Audio By Carbonatix
Investors will gather in Accra from February 7-8, 2012 to hear why Ghana provides an alternative attraction for global capital and foreign direct investment (FDI) amid a developed world of uncertainty and sluggish growth.
A joint collaboration between the Ministry of Finance and Euro-money Conferences -- a world-leading organiser of conferences for cross-border investment and trade exchanges -- the event will highlight Ghana’s attractions as an FDI destination to 250 invited guests, comprising venture capitalists, fund managers and development financiers.
The conference will cover several key investment areas -- banking, capital markets, oil and gas, SMEs, infrastructure and PPPs, mining, soft commodities and agribusiness -- under the banner, Ghana: Where Growth and Stability Meet.
“This is the opportune time for investors to come to Ghana. Our economy is doing well; it’s being touted as one of the fastest-growing economies, and it is strong and resilient. We have made a lot of efforts to diversify and modernise it; above all, we are a stable country where the rule of law, transparency and good governance are held sacred,” Finance Minister Dr. Kwabena Duffuor said ahead of the event.
With the economy pacing at double-digit speed, the fastest in Africa, and reforms beginning to pay dividends to fiscal management, FDI inflows have picked up considerably and a tidy portion of capital that has been fleeing developed countries has found its way into high-yielding Treasuries in Ghana.

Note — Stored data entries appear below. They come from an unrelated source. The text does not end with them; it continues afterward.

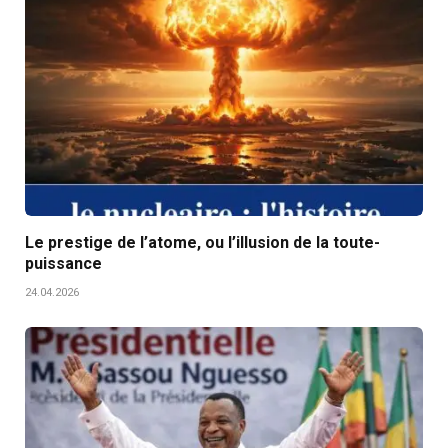
Le prestige de l’atome, ou l’illusion de la toute-
puissance
24.04.2026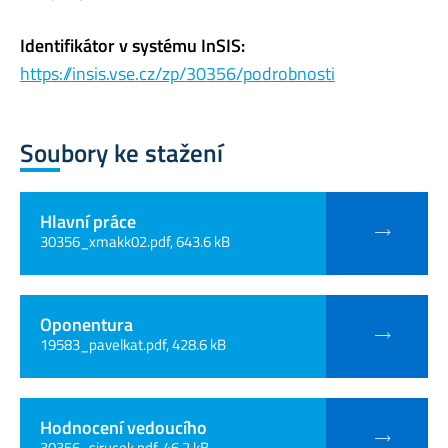
Identifikátor v systému InSIS:
https://insis.vse.cz/zp/30356/podrobnosti
Soubory ke stažení
Hlavní práce
30356_xmakk02.pdf, 643.6 kB
Oponentura
19583_pavelkat.pdf, 428.6 kB
Hodnocení vedoucího
30356_sirucek.pdf, 46.2 kB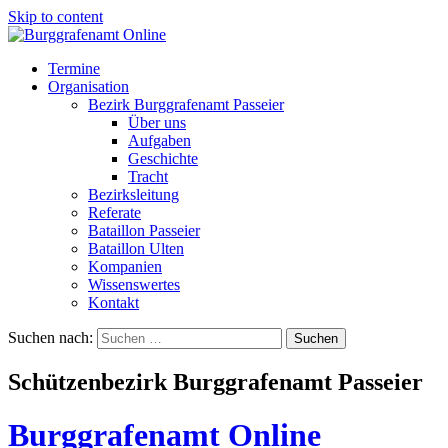
Skip to content
Termine
Organisation
Bezirk Burggrafenamt Passeier
Über uns
Aufgaben
Geschichte
Tracht
Bezirksleitung
Referate
Bataillon Passeier
Bataillon Ulten
Kompanien
Wissenswertes
Kontakt
Suchen nach:
Schützenbezirk Burggrafenamt Passeier
Burggrafenamt Online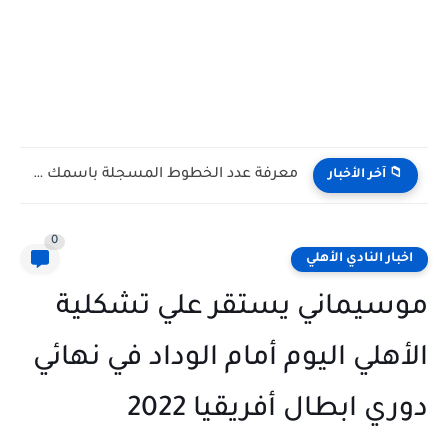
ماذا يحدث داخل الأهلي؟ سياسة عموتة الجديدة تثير الجدل بعد...
📁 آخر الأخبار
0
اخبار النادي الأهلي
موسيماني يستقر علي تشكلية
الأهلي اليوم أمام الوداد في نهائي
دوري ابطال أفريقيا 2022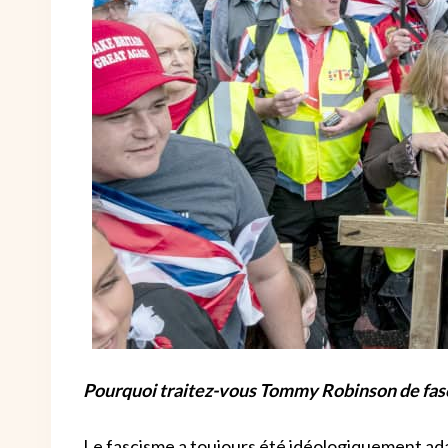
Pourquoi traitez-vous Tommy Robinson de fasc
Le fascisme a toujours été idéologiquement ada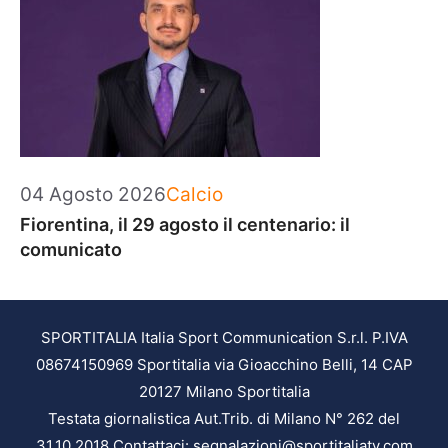
Categorie
04 Agosto 2026
Calcio
Fiorentina, il 29 agosto il centenario: il
comunicato
SPORTITALIA Italia Sport Communication S.r.l. P.IVA
08674150969 Sportitalia via Gioacchino Belli, 14 CAP
20127 Milano Sportitalia
Testata giornalistica Aut.Trib. di Milano N° 262 del
31.10.2018 Contattaci: segnalazioni@sportitaliatv.com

In 2011, foreign direct investors registered projects valued at US$6.82billion and transferred initial capital of US$213.29million into the economy, thrice the amount in 2010. The projects were expected to create 46,761 jobs.
“Currently, our focus is on developing our oil and gas industry and to bridge the huge infrastructural gap -- roads, rails, energy, ICT, health facilities, etc.
The World Bank estimates that we need about US$2.5billion annually for the next four to five years to bridge this gap. I hope that participants will find our economy attractive enough to invest in some of these areas,” Duffuor said.
Ghana’s vast hydrocarbon potential is helping to leverage substantial credit lines to fix infrastructure weaknesses and industrialise parts of the country which over the years have been consigned to feeding export markets with low-earning raw materials.
The finer details of the US$3billion China Development Bank loan are being finalised in Parliament, with the initial proceeds earmarked for rail, gas and irrigation investments.
In recent years, global debt-security investors have poured resources into bonds issued by the government to pay state-owned enterprise debts and revitalise moribund infrastructure projects.
Duffour announced last year that Ghana will sell seven- and 10-year fixed rate bonds in 2012 to create a new benchmark for the domestic debt-market and diversify the sources of long-term capital for infrastructure investment.
In a few years, the country is expected to lose its eligibility for concessional finance from the World Bank, which has been its most important creditor for the past three decades.
“Euro-money’s Ghana Finance and Investment Conference is a clear demonstration that Ghana is taking the need to revitalise its finance and investment environment very seriously,” said Christopher Garnett, Director of Euromoney Conferences.
“Although parts of the region exist in a state of some turmoil, this is not true of Ghana and I can think of no better time for us to be here.”
Mark Mobius, an emerging market investment guru who heads Templeton Emerging Markets Group, Franklin Templeton Investments; Lawrence Spiedell, Chief Investment Officer, Frontier Market Asset Management; and Nana Appiah-Korang, Director, Emerging Capital Partners are among speakers expected at the conference.
There will also be presentations by representatives of the African Development Bank, Africa Finance Corporation, Africa Export-Import Bank, China-Africa Development Fund, and the German Investment Corporation (DEG).